The latest round represents Conquest’s biggest raise yet; it got $3 million in funding from several key investors in 2018, and $7.5 million in 2021. The $24-million capital raise is also raising eyebrows for avid watchers of the wealth technology space.

“I do not recall ever seeing a North American series A of an advisor technology software company at $24 million,” says Jason Pereira, certified financial planner at Woodgate Financial, who’s also a recognized authority on the North American wealth tech space. “To raise that kind of money in this fundraising climate is incredible.”

The new partnership with BNY Mellon in conjunction with their Pershing X platform represents an ideal jumping-off point for Conquest’s ambitions to penetrate the U.S. Joudrie expects that Conquest’s financial planning engine will be available as part of the Pershing X platform, which is open to “a tremendous amount of advisors and financial professionals,” within the coming quarter.

Meanwhile, RBC’s participation marks Conquest’s first commercial agreement and partnership with a Big Five bank. By the end of 2023, Joudrie estimates over half of all advisors in the Canadian market will have the ability to access Conquest’s financial-planning system through different platforms.

While many other companies in the tech space have recently sharpened their focus on their path to profitability, Conquest is maintaining the aggressive focus on growth and product development it’s had since inception. According to Joudrie, it was strategically critical for the firm to raise capital before going to market commercially, as it wanted to ensure it’s investing the right amount of assets in its product.

“We really wanted to create some incredible differentiation and make it easy for the market to adopt our solution,” Joudrie says.

Those efforts appear to be paying off. Pereira told WP that Conquest’s technology is “a paradigm change in how financial planning software works.”

While financial planning software has traditionally worked on a trial-and-error basis – taking inputs and data, and letting advisors layer on strategies one by one – Conquest’s Strategic Advice Manager, or SAM, is capable of testing multiple strategies and presenting advisors with a ranked list based on impact and ease of implementation.

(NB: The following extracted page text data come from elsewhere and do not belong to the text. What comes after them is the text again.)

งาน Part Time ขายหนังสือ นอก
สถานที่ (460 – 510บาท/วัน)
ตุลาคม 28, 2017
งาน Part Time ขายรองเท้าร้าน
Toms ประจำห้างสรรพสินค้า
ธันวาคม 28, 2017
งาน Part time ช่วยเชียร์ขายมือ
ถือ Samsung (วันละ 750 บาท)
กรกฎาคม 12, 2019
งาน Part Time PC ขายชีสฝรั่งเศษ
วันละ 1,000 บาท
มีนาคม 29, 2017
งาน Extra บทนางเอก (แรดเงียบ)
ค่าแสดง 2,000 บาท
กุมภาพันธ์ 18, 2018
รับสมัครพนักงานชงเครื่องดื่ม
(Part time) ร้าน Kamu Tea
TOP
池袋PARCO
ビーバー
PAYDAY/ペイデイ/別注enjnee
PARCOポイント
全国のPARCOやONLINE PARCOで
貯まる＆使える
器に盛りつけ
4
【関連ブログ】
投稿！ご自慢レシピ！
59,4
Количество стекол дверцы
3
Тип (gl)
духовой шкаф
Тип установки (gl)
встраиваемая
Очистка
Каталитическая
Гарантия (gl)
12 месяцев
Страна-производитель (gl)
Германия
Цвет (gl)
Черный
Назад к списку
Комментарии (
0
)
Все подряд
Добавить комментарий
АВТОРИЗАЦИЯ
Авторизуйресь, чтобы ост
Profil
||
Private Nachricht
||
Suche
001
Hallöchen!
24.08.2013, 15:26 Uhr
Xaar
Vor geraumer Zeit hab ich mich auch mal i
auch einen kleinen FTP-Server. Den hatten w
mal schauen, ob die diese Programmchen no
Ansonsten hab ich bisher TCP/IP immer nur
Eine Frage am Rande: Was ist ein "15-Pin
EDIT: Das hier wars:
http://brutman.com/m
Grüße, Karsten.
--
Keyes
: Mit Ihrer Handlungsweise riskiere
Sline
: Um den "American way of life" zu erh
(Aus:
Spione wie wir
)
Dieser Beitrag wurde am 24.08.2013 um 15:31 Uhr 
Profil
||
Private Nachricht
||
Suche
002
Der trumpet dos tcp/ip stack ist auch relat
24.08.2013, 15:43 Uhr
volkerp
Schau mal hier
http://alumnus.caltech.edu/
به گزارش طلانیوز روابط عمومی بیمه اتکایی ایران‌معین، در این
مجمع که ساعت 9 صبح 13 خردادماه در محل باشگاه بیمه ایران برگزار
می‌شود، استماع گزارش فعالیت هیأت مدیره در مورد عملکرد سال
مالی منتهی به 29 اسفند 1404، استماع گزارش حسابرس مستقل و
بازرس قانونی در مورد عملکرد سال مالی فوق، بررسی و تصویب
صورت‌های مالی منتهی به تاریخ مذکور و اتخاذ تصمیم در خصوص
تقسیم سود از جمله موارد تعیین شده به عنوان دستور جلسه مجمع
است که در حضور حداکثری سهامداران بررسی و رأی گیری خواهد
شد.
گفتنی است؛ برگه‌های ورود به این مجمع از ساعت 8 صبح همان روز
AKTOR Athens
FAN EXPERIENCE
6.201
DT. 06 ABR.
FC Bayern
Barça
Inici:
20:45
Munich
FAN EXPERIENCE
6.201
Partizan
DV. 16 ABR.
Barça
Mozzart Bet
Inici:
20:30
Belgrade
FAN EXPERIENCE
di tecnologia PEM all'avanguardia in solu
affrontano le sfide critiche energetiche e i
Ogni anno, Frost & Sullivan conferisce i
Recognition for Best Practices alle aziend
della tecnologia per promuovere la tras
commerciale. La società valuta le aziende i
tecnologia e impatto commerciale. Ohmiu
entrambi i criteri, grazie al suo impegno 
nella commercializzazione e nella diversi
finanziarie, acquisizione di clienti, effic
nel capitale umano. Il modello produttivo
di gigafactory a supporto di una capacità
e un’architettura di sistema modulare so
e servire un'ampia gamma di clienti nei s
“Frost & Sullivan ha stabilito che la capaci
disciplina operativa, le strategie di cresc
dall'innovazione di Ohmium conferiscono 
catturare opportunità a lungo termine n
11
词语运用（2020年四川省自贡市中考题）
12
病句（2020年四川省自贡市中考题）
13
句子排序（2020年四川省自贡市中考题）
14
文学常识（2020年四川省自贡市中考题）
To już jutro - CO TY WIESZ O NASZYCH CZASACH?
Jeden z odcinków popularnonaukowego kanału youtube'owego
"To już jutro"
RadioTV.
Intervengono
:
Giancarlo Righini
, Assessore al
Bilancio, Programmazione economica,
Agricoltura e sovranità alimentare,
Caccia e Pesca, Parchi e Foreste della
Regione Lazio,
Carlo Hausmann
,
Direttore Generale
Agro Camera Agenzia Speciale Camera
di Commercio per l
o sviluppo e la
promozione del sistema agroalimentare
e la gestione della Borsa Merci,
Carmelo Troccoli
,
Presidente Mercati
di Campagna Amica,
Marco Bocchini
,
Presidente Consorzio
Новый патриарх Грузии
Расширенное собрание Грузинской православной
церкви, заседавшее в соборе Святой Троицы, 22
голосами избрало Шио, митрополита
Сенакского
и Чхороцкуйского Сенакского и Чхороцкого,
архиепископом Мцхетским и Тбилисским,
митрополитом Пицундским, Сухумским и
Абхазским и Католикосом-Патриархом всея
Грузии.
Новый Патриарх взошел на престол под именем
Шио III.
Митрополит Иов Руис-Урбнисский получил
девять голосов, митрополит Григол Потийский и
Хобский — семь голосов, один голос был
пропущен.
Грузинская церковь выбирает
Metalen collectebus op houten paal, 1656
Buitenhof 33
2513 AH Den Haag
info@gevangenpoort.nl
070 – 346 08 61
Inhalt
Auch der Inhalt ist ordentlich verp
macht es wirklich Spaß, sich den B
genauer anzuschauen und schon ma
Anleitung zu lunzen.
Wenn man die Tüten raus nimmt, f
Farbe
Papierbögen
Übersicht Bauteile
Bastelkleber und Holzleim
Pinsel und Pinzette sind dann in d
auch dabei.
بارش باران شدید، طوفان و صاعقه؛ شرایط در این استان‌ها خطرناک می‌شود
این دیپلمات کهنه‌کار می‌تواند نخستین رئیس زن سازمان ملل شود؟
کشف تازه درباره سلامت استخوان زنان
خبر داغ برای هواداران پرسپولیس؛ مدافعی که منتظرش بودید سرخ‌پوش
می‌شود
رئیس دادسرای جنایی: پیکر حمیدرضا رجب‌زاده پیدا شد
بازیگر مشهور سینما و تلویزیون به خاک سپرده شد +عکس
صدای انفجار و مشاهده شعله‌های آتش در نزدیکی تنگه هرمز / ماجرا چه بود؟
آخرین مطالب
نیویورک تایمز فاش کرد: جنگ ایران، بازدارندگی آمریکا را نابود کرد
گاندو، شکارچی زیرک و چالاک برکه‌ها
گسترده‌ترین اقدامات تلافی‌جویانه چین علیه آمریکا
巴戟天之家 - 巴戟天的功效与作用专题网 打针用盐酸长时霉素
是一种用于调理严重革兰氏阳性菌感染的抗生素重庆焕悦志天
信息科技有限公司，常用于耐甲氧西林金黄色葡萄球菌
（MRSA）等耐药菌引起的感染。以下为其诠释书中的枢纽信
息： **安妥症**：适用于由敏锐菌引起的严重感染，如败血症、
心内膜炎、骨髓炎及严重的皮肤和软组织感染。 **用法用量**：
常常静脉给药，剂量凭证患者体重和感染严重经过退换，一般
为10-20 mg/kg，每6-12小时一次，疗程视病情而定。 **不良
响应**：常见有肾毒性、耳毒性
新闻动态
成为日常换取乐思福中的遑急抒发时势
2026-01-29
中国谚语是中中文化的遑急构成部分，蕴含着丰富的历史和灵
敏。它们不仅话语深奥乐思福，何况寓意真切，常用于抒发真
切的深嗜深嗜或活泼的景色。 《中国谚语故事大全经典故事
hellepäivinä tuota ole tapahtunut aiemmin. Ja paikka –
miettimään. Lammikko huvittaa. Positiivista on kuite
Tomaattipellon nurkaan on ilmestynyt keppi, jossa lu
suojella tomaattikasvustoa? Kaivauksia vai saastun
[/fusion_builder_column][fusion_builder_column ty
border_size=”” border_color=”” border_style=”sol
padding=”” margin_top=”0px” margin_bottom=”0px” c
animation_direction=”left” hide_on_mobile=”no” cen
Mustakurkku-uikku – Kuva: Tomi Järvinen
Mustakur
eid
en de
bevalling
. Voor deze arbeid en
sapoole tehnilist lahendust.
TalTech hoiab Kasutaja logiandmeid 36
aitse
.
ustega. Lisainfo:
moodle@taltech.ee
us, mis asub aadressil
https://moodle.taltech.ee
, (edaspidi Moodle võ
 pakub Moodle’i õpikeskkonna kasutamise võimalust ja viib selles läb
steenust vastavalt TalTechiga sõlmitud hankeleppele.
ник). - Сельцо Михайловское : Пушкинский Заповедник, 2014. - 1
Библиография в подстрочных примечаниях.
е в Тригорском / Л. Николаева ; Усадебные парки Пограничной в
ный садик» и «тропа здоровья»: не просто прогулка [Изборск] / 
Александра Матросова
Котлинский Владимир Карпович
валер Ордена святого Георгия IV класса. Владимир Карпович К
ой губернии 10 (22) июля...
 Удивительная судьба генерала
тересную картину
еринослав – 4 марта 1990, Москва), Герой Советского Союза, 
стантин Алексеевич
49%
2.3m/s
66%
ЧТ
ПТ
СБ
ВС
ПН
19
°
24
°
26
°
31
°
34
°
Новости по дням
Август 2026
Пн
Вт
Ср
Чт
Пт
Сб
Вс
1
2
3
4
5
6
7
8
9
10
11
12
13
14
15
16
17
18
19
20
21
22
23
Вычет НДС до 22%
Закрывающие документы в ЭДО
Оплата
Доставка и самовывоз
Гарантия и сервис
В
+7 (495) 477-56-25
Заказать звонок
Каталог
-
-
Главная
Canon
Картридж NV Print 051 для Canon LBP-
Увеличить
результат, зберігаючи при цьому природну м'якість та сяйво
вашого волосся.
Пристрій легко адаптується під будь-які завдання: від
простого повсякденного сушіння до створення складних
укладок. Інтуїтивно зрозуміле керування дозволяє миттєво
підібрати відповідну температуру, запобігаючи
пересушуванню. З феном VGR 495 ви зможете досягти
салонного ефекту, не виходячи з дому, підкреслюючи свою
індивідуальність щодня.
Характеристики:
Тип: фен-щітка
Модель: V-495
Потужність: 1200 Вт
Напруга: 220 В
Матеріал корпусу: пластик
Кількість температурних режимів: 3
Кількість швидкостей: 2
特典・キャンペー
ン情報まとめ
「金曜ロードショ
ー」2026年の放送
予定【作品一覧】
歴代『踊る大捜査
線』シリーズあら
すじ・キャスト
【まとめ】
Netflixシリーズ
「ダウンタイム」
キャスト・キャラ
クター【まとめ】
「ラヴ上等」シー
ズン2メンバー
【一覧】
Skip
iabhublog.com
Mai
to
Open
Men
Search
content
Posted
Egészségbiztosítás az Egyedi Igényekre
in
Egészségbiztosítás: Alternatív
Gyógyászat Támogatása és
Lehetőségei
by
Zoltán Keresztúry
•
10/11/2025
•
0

“Not only is it producing more calculations and producing better plans than a human being is capable of; it is also telling us where to spend our time,” Pereira says.

Another game-changing piece, Pereira says, is how the software empowers client education. Rather than being forced into a default format, advisors using Conquest can edit presentations and documents they need to share with clients. It also allows advisors to walk clients through financial plans through a shared portal.

Aside from an open API architecture that can tie into the tech stacks of larger institutions, Joudrie says Conquest’s financial-planning engine enables firms to offer advice conversations to the mass-market or mass-affluent customer segments at scale.

He also highlighted several key initiatives for this year’s product development pipeline, including a new approach to volatility analysis through volatility simulations, a new business intelligence capability for firms to get deeper insights on clients, and exploring some capabilities around open AI to make advisors’ experience with SAM more interactive.

For Pereira, the leaps in financial-planning technology that Conquest has made will be hard for other firms to catch up to. Still, he says there will still be room for other providers to thrive under the wealth tech sun.

“Some other software providers are going to find niches that they're really good at,” Pereira says. “But I think Conquest is going to own the business of every large enterprise in the country very shortly.”